Exercise data.
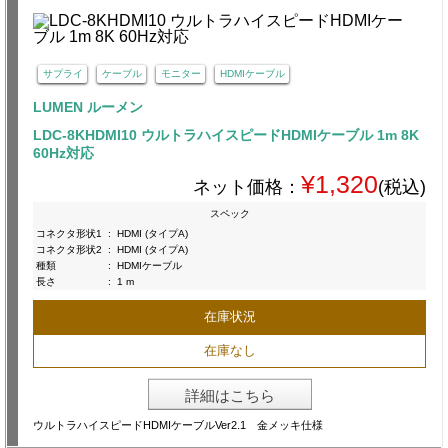
サプライ
ケーブル
モニター
HDMIケーブル
LUMEN ルーメン
LDC-8KHDMI10 ウルトラハイスピードHDMIケーブル 1m 8K
60Hz対応
¥1,320
ネット価格：
(税込)
スペック
コネクタ形状1
:
HDMI (タイプA)
コネクタ形状2
:
HDMI (タイプA)
種類
:
HDMIケーブル
長さ
:
1 m
在庫状況
在庫なし
詳細はこちら
ウルトラハイスピードHDMIケーブルVer2.1 金メッキ仕様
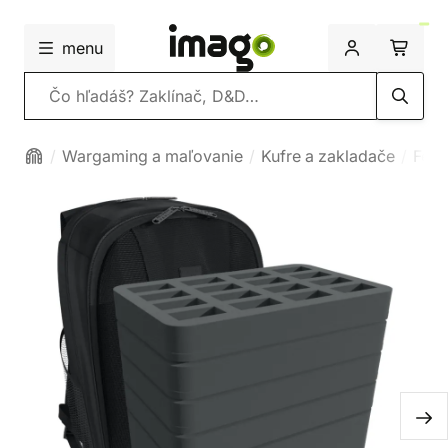
menu
Vyhľadávanie
Wargaming a maľovanie
Kufre a zakladače
Feld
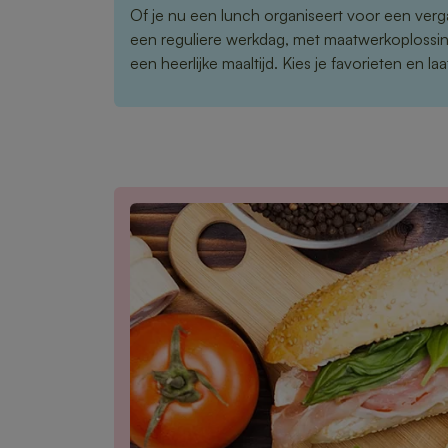
Of je nu een lunch organiseert voor een verg
een reguliere werkdag, met maatwerkoplossi
een heerlijke maaltijd. Kies je favorieten en l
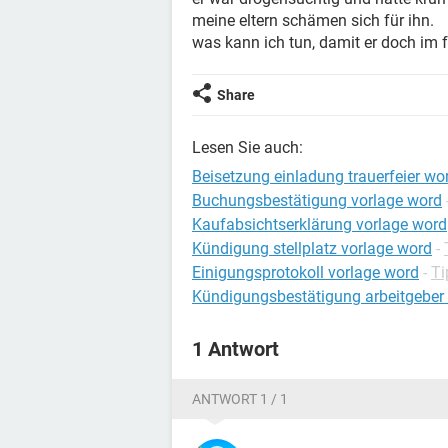
meine eltern schämen sich für ihn.
was kann ich tun, damit er doch im 
Share
Lesen Sie auch:
Beisetzung einladung trauerfeier wo
Buchungsbestätigung vorlage word
Kaufabsichtserklärung vorlage word
Kündigung stellplatz vorlage word
-
Einigungsprotokoll vorlage word
-
Ti
Kündigungsbestätigung arbeitgeber
1 Antwort
ANTWORT 1 / 1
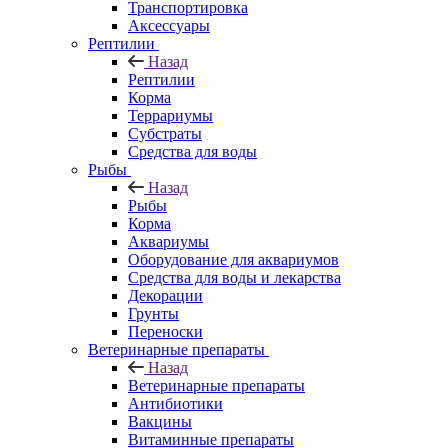
Транспортировка
Аксессуары
Рептилии
Назад
Рептилии
Корма
Террариумы
Субстраты
Средства для воды
Рыбы
Назад
Рыбы
Корма
Аквариумы
Оборудование для аквариумов
Средства для воды и лекарства
Декорации
Грунты
Переноски
Ветеринарные препараты
Назад
Ветеринарные препараты
Антибиотики
Вакцины
Витаминные препараты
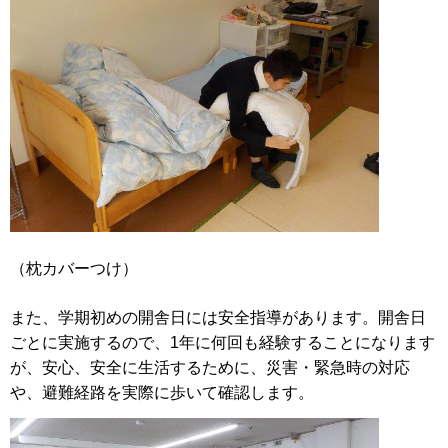
（枕カバーつけ）
また、学期初めの開舎日には安全指導があります。開舎日
ごとに実施するので、1年に何回も経験することになります
が、安心、安全に生活するために、災害・緊急時の対応
や、避難経路を実際に歩いて確認します。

How to complete this task.
Check each line above for the word "Средства", then give only the number of lines that have it.

Exercise solution.
2